Problem to work on: Pull every "неизвестных" line out of the data below.

[Stored data entries]
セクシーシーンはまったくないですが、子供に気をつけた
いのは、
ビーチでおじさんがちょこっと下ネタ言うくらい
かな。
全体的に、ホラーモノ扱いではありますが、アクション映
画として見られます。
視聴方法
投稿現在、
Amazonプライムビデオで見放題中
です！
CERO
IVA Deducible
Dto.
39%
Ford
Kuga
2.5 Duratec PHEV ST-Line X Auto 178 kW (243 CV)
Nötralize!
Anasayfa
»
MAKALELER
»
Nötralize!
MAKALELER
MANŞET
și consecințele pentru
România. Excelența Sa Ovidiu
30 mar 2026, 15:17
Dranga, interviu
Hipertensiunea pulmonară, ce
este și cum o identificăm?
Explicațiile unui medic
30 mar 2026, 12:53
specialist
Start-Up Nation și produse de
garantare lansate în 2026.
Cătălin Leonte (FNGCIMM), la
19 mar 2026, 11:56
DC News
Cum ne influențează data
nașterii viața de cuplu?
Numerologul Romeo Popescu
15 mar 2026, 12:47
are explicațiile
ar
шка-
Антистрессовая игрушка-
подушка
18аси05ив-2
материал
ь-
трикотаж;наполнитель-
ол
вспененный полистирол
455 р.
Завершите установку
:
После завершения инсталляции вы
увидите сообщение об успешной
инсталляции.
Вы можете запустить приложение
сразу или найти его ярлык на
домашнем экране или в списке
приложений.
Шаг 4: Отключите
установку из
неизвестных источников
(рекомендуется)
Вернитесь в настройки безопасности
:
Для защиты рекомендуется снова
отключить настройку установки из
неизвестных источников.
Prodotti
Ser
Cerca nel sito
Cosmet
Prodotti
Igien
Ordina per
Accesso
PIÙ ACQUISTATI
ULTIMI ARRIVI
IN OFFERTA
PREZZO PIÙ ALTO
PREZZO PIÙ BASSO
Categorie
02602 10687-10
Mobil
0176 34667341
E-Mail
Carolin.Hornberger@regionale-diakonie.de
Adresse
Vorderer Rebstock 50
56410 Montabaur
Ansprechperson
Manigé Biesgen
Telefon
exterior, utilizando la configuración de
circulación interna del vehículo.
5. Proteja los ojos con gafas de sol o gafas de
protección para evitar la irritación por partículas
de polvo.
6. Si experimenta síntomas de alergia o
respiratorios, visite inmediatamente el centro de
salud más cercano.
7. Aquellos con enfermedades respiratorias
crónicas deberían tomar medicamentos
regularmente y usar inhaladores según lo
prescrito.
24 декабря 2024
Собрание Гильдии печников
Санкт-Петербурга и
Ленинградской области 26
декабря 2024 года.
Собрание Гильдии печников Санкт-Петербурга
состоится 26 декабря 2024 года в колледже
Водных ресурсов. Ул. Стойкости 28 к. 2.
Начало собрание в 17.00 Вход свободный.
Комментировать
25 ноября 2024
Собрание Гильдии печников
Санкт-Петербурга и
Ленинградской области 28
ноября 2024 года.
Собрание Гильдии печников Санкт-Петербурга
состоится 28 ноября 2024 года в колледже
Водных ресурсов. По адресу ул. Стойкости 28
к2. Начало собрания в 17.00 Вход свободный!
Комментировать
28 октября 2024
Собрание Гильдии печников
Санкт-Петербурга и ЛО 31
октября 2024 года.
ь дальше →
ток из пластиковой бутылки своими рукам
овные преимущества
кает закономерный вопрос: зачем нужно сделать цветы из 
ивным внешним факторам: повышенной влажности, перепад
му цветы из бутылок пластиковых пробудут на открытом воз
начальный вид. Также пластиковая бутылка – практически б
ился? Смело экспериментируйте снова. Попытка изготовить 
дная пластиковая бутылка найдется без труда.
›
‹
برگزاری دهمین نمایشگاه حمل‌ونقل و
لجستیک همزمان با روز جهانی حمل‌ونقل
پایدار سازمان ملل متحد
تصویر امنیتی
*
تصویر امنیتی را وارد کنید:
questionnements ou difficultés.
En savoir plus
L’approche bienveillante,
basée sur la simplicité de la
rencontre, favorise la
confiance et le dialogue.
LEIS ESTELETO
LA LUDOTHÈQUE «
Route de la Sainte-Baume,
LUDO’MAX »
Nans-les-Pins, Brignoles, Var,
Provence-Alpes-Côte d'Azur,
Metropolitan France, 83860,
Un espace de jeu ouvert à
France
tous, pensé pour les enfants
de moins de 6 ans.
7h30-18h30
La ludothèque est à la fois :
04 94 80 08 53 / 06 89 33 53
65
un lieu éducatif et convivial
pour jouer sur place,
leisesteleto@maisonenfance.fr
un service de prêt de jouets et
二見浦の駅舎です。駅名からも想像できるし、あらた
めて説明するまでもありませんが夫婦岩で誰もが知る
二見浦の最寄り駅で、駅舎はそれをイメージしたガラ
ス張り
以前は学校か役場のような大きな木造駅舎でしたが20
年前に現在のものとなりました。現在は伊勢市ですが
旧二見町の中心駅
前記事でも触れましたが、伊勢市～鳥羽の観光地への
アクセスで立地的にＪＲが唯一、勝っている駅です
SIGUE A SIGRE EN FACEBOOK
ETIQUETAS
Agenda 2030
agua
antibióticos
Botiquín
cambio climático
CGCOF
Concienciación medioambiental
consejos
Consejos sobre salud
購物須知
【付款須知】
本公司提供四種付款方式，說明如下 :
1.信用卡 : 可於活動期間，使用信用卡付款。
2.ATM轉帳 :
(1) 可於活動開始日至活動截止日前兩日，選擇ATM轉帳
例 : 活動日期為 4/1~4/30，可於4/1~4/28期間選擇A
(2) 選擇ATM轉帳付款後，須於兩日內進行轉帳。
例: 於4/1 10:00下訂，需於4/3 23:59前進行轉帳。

Output of the task:
неизвестных источников
неизвестных источников.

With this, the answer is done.